Hair loss and menopause

The life cycle of hair is very sensitive to hormonal variations in the body. The drop in hormones that occurs at the time of menopause in women therefore has an effect on the quality and growth of hair.



Why does hair fall out during menopause?

Menopause is a natural biological process that all women experience at some point in their lives. During this time, the body undergoes many physical changes as it adapts to fluctuating hormone levels. Many women experience unpleasant symptoms during menopause, including hot flashes, mood swings and insomnia. Hair loss in menopausal women is another common symptom.
Hair loss during menopause is referred to as hormonal hair loss. It is in fact the result of a hormonal imbalance because it is linked to a decrease in the production of estrogen and progesterone. These hormones usually have a positive effect on the hair growth phase (anagen phase): they increase its duration and stimulate hair growth. When estrogen and progesterone levels drop during menopause, hair grows more slowly and becomes thinner.
A decrease in estrogen and progesterone also triggers an increase in the production of androgenic hormones, such as testosterone. Androgens have a negative effect on hair follicles: they induce a progressive miniaturization of the hair. This leads to a decrease in hair density, allowing the scalp to show through. On the other hand, androgen hormones have an opposite effect on hair and can stimulate its growth. This is why some menopausal women see downy hair appear on their face and small hair growth on their chin.
Hair loss during menopause is almost always related to hormonal changes. Other factors can add to the problem and intensify menopausal hair loss. These include stress, fatigue, illness, drugs or lack of certain nutrients.

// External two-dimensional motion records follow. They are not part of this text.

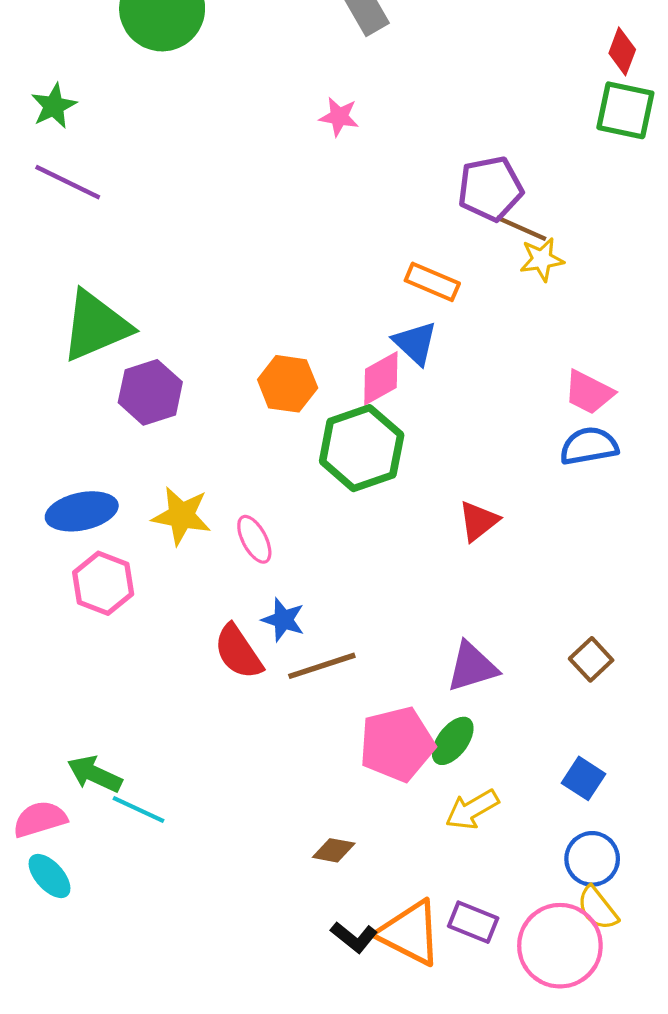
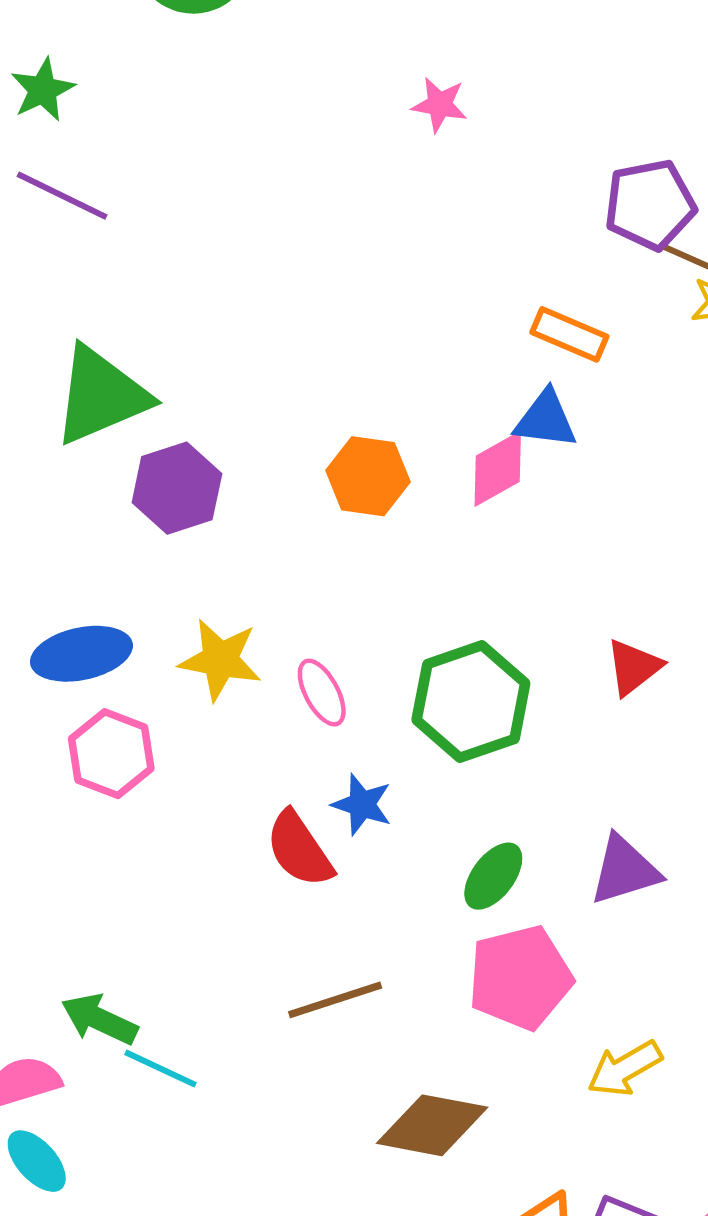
blue triangle: (415, 343) -> (546, 419), turned -36
green hexagon: (362, 448) -> (471, 701), moved
brown line: (322, 666) -> (335, 1000), moved
green ellipse: (453, 741) -> (493, 876), moved
brown diamond: (334, 850) -> (432, 1125), size x1.8

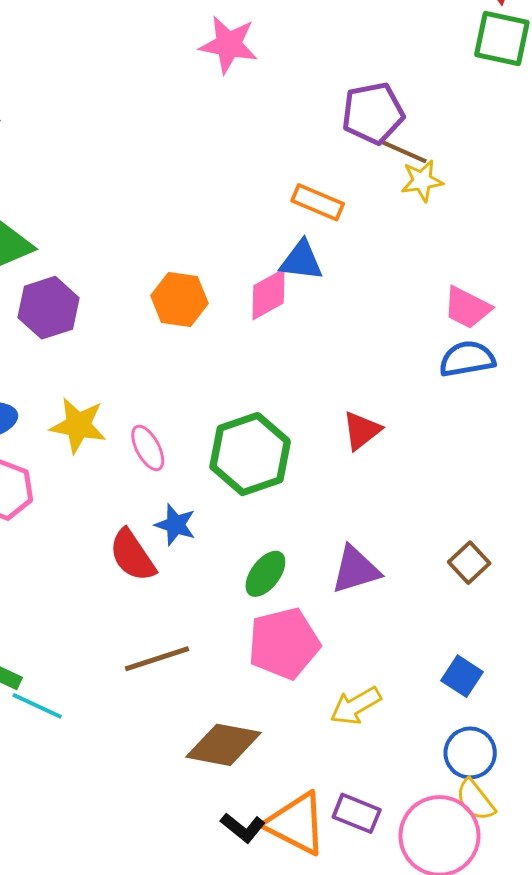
pink star: (440, 105) -> (229, 45), size x1.5

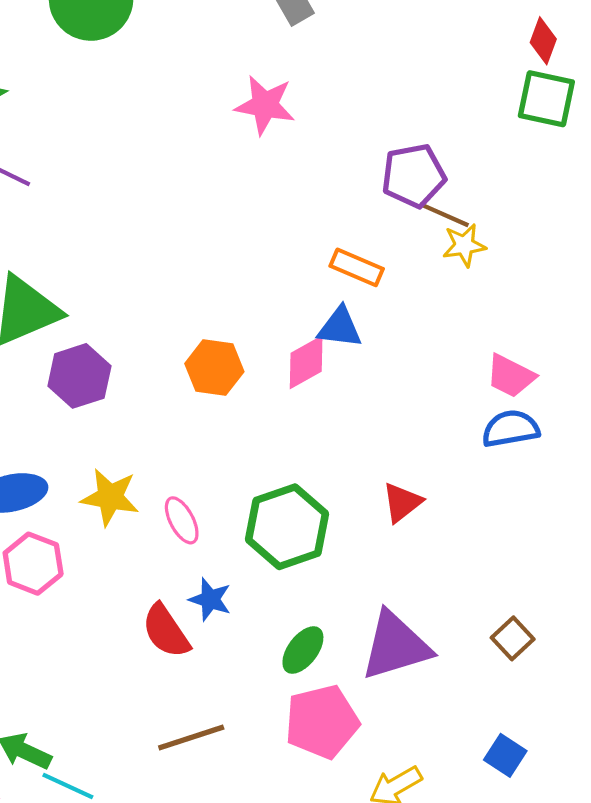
purple triangle: (356, 570) -> (396, 646), size x1.4

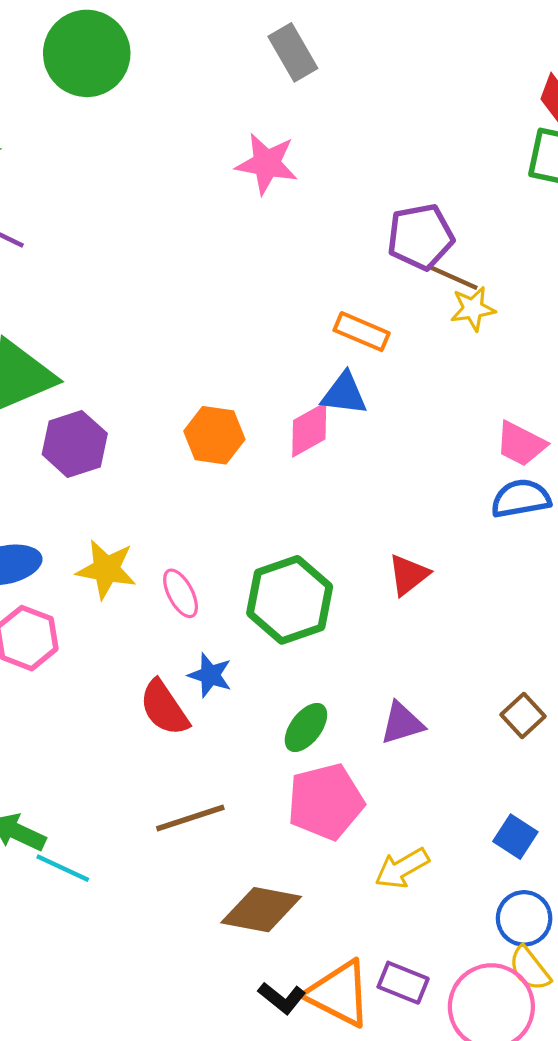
purple triangle: (396, 646) -> (402, 723), size x0.6

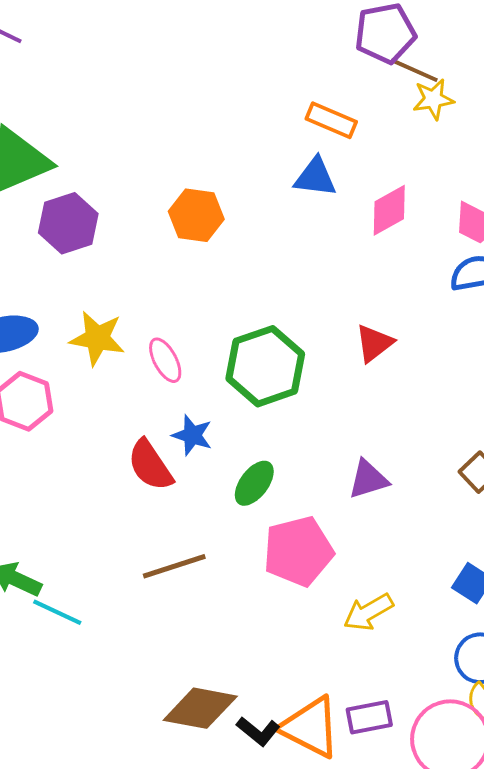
pink diamond: (309, 430) -> (389, 210), moved
green ellipse: (306, 727) -> (254, 483), moved
brown diamond: (261, 910) -> (200, 708), moved
purple rectangle: (403, 983) -> (369, 717), turned -33

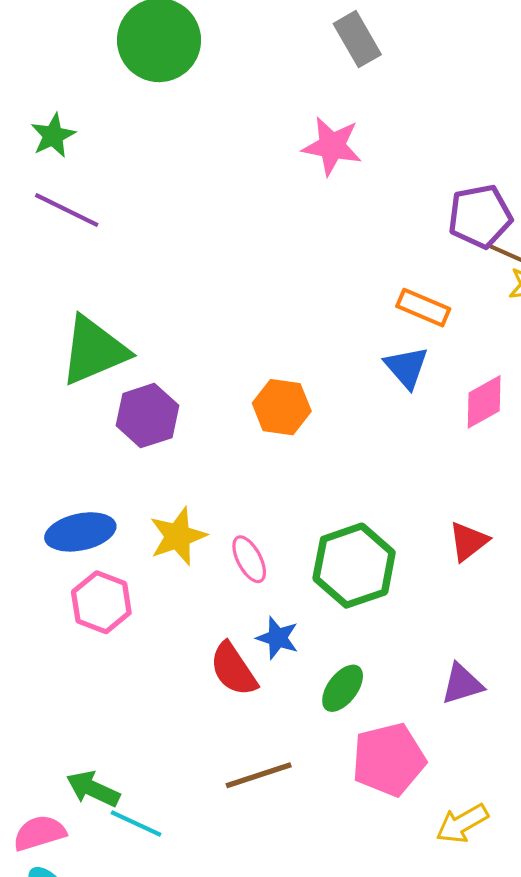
blue triangle: (315, 177) -> (407, 367), turned 42
yellow star: (97, 338) -> (178, 536), turned -30

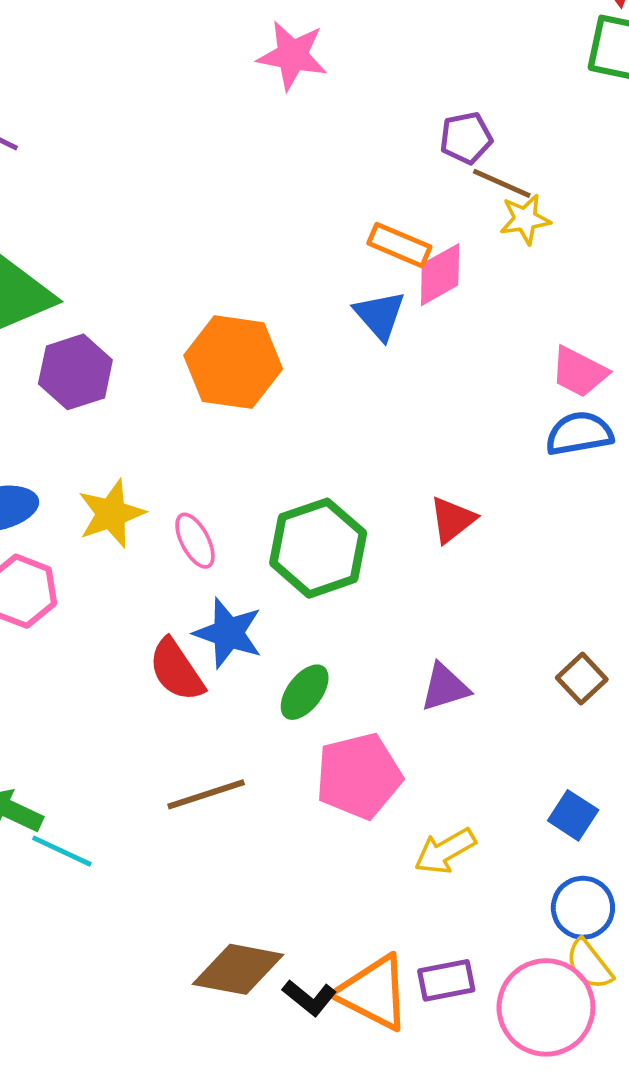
purple pentagon: (480, 216) -> (466, 138), size x0.7
pink diamond: (484, 402) -> (440, 275), moved
orange hexagon: (282, 407) -> (233, 362), size x1.4
blue star: (278, 638) -> (228, 633), size x1.4

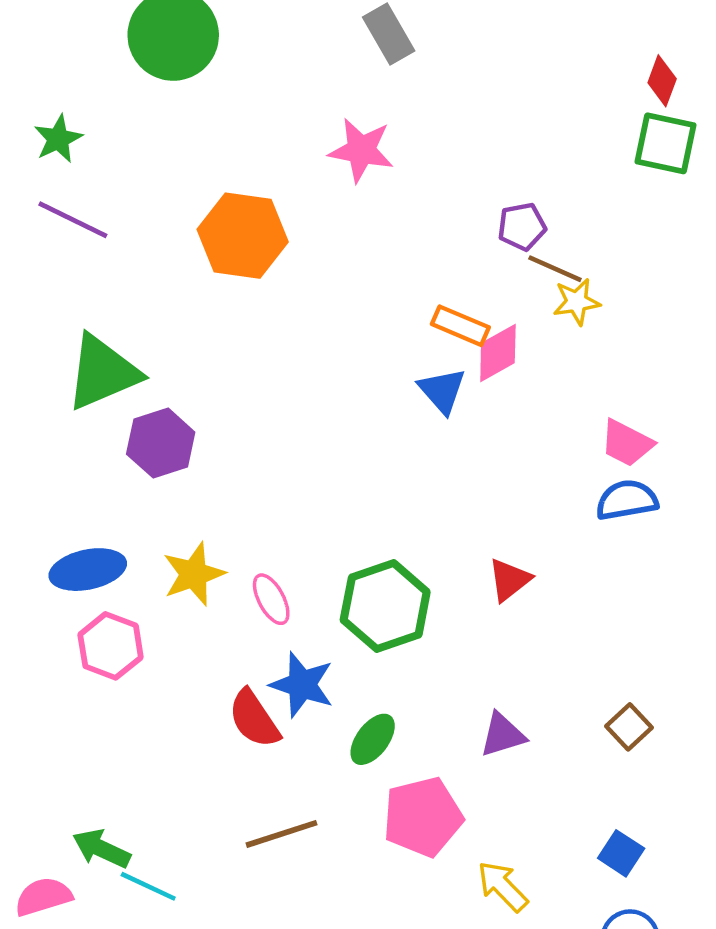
orange hexagon: (233, 362) -> (243, 236), moved
yellow arrow: (445, 851) -> (503, 886), turned 76

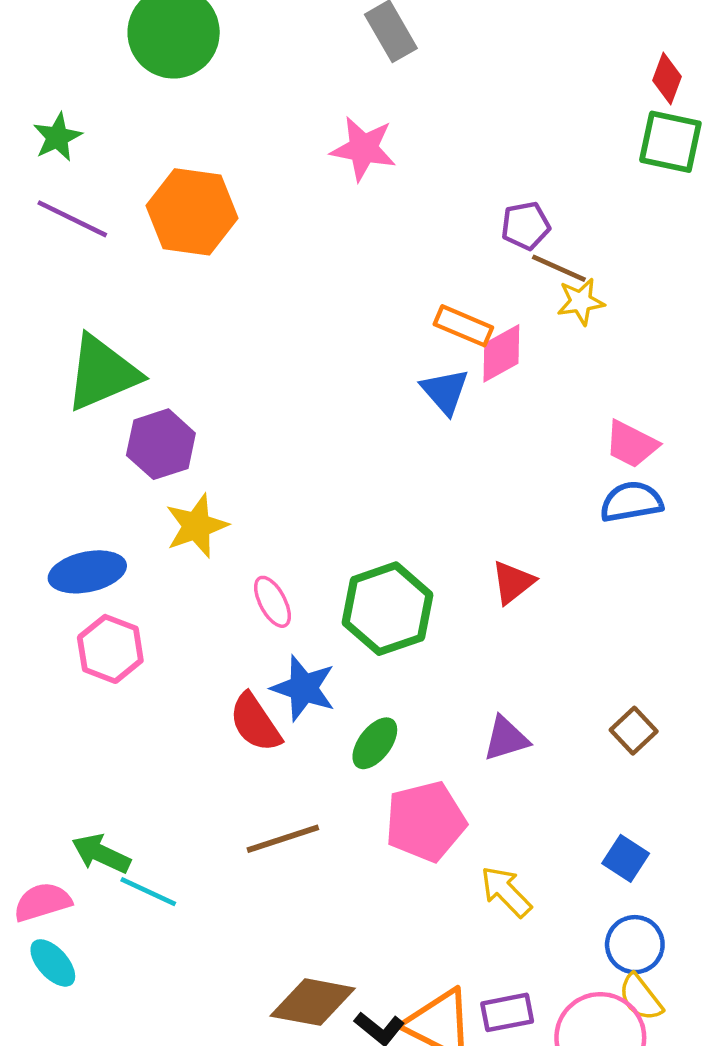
orange hexagon: (243, 236) -> (192, 212), moved
yellow star: (194, 574) -> (197, 526), moved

How to stop hair loss caused by menopause

Healthy hair and menopause often don't go hand in hand, but menopause-related hair loss can be improved by adopting an adapted hair care routine:

  • Consulting a dermatologist, a hair and scalp specialist. A medicinal treatment based on minoxidil can be prescribed to limit menopausal hair loss;
  • Reducing the use of hair straighteners, hair dryers and other heating devices that damage the hair, and favoring natural coloring. Using thickening shampoos and conditioners can also improve the appearance of hair;
  • Eating a healthy and varied diet to stimulate healthy hair growth. A nutritional check-up can be useful at the time of menopause;
  • Applying cosmetic lotions formulated to stimulate hair growth. They take 1 to 2 months to take effect and must be used regularly. Their effect can be complemented by taking a food supplement to provide the hair with all the nutrients it needs to grow.

Reducing stress levels: the hormonal changes associated with menopause can lead to an increase in your stress level, and stress worsens alopecia. Yoga, meditation or just physical activity in general can help reduce stress.

Does hair grow back after menopause?

Menopause is one of the causes of hair loss in women over the age of 50, but not all women are equal when it comes to hair loss during menopause. Genetic factors probably explain this difference.
Most menopause-related hair loss slows down over time. However, since estrogen and progesterone levels do not return after menopause, it is possible that a change in hair quality may persist, and some women may find that their hair continues to thin as they age.